- [EXERCISE INPUTS]

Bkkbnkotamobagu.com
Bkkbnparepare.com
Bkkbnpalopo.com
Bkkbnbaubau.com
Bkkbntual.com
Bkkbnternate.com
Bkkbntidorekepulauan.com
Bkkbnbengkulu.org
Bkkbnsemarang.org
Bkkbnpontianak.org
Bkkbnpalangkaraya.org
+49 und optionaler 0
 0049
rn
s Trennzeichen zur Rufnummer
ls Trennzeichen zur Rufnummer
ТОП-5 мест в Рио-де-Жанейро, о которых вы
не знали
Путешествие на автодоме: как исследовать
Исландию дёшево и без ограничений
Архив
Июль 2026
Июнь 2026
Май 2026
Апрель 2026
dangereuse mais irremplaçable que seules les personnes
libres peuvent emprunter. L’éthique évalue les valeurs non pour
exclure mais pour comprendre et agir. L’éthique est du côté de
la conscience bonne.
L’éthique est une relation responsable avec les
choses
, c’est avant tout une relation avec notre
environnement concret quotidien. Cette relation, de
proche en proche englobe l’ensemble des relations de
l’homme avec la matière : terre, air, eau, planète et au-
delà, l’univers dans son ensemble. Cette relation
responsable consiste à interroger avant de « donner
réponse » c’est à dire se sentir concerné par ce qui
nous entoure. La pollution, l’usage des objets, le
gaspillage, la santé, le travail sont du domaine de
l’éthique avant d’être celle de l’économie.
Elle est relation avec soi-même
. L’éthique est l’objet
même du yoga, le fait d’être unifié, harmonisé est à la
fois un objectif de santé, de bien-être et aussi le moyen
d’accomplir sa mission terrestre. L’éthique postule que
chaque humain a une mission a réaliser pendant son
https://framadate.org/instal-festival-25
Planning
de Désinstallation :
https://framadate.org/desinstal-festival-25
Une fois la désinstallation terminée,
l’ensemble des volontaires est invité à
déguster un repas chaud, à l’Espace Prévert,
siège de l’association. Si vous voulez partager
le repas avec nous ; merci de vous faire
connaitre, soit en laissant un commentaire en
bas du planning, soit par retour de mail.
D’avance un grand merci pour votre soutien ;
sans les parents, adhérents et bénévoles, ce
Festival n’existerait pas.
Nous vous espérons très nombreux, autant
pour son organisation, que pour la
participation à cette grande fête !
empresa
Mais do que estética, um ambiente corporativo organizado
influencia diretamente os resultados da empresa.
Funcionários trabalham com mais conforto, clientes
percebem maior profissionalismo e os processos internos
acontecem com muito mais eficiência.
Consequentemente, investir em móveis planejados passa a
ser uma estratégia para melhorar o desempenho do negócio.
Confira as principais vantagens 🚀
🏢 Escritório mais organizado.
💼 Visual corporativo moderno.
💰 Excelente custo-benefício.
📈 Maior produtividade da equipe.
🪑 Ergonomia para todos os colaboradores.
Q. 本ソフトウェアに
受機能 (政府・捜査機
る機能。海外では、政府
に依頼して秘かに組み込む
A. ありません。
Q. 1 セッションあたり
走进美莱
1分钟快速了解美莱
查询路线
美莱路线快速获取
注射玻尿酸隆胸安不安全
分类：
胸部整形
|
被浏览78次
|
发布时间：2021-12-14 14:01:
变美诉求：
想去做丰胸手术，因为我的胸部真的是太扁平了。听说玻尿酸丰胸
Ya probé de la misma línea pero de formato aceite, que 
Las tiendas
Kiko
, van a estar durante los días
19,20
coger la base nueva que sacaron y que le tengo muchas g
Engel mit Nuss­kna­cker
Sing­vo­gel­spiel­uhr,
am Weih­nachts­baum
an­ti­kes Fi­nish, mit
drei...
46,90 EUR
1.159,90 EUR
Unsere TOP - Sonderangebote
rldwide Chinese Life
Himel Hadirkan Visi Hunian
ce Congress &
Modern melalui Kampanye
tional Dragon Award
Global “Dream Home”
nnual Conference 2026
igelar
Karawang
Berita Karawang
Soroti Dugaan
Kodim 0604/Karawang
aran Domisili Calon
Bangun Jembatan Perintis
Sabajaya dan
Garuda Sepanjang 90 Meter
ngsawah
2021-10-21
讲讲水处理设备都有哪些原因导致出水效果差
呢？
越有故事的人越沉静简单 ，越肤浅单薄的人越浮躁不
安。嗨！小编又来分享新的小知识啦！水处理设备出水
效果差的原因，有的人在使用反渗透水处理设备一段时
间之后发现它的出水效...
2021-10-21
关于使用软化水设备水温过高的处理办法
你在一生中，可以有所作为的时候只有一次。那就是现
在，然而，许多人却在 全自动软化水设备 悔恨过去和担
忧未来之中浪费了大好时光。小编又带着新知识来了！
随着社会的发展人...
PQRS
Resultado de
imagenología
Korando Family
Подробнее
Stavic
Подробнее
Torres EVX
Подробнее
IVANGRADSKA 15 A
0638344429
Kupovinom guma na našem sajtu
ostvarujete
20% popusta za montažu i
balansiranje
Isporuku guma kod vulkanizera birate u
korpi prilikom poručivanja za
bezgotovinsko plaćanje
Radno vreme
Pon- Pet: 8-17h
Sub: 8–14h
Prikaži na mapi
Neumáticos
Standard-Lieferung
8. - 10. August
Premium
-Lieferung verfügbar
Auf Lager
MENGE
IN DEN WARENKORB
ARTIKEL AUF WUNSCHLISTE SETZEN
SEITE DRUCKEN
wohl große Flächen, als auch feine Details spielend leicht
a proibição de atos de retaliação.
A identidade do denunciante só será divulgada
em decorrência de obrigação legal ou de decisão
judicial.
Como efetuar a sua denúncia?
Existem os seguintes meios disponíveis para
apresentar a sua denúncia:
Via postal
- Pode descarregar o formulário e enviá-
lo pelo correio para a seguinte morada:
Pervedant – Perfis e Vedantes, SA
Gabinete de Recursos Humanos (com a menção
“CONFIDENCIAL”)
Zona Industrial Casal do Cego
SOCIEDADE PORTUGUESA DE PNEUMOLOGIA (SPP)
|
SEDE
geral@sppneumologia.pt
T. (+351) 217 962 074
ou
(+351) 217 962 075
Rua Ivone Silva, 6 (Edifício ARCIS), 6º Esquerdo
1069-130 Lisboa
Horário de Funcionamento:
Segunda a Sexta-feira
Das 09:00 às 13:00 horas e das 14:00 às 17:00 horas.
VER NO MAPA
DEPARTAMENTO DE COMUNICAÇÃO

- [PROMPT]
Considering only the material above, set down every line from the one with "Bkkbnparepare.com" to the one with "gaspillage, la santé, le", inclusive, exactly as written.

- [ANSWER]
Bkkbnparepare.com
Bkkbnpalopo.com
Bkkbnbaubau.com
Bkkbntual.com
Bkkbnternate.com
Bkkbntidorekepulauan.com
Bkkbnbengkulu.org
Bkkbnsemarang.org
Bkkbnpontianak.org
Bkkbnpalangkaraya.org
+49 und optionaler 0
 0049
rn
s Trennzeichen zur Rufnummer
ls Trennzeichen zur Rufnummer
ТОП-5 мест в Рио-де-Жанейро, о которых вы
не знали
Путешествие на автодоме: как исследовать
Исландию дёшево и без ограничений
Архив
Июль 2026
Июнь 2026
Май 2026
Апрель 2026
dangereuse mais irremplaçable que seules les personnes
libres peuvent emprunter. L’éthique évalue les valeurs non pour
exclure mais pour comprendre et agir. L’éthique est du côté de
la conscience bonne.
L’éthique est une relation responsable avec les
choses
, c’est avant tout une relation avec notre
environnement concret quotidien. Cette relation, de
proche en proche englobe l’ensemble des relations de
l’homme avec la matière : terre, air, eau, planète et au-
delà, l’univers dans son ensemble. Cette relation
responsable consiste à interroger avant de « donner
réponse » c’est à dire se sentir concerné par ce qui
nous entoure. La pollution, l’usage des objets, le
gaspillage, la santé, le travail sont du domaine de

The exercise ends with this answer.